→ Stored dataset items
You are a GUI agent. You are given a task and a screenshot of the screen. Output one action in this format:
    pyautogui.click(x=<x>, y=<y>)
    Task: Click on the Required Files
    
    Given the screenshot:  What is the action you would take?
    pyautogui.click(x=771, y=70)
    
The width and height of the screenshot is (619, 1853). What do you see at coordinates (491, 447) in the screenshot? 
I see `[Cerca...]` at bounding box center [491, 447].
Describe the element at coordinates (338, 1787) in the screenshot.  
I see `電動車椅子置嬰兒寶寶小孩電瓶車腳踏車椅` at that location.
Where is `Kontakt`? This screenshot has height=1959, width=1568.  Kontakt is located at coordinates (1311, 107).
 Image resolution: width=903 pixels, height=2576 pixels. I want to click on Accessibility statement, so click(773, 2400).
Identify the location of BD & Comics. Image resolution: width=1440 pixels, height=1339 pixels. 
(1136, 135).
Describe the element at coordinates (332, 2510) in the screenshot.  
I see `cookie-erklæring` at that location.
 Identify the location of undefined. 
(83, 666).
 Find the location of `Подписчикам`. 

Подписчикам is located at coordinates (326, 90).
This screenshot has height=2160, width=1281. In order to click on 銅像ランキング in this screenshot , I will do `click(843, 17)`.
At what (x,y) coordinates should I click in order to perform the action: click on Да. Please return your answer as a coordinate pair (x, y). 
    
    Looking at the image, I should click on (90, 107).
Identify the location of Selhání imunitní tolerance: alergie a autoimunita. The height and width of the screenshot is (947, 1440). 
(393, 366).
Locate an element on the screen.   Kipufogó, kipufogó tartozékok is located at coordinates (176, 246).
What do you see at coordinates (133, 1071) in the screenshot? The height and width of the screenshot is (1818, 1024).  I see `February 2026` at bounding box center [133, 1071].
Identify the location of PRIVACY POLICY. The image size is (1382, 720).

→ Your task
After locating the line holding "pyautogui.click(x=<x>, y=<y>)" above, output exactly that line and every line after it through the line holding "This screenshot has height=2160, width=1281.". Include nothing else.

→ Answer space
    pyautogui.click(x=<x>, y=<y>)
    Task: Click on the Required Files
    
    Given the screenshot:  What is the action you would take?
    pyautogui.click(x=771, y=70)
    
The width and height of the screenshot is (619, 1853). What do you see at coordinates (491, 447) in the screenshot? 
I see `[Cerca...]` at bounding box center [491, 447].
Describe the element at coordinates (338, 1787) in the screenshot.  
I see `電動車椅子置嬰兒寶寶小孩電瓶車腳踏車椅` at that location.
Where is `Kontakt`? This screenshot has height=1959, width=1568.  Kontakt is located at coordinates (1311, 107).
 Image resolution: width=903 pixels, height=2576 pixels. I want to click on Accessibility statement, so click(773, 2400).
Identify the location of BD & Comics. Image resolution: width=1440 pixels, height=1339 pixels. 
(1136, 135).
Describe the element at coordinates (332, 2510) in the screenshot.  
I see `cookie-erklæring` at that location.
 Identify the location of undefined. 
(83, 666).
 Find the location of `Подписчикам`. 

Подписчикам is located at coordinates (326, 90).
This screenshot has height=2160, width=1281. In order to click on 銅像ランキング in this screenshot , I will do `click(843, 17)`.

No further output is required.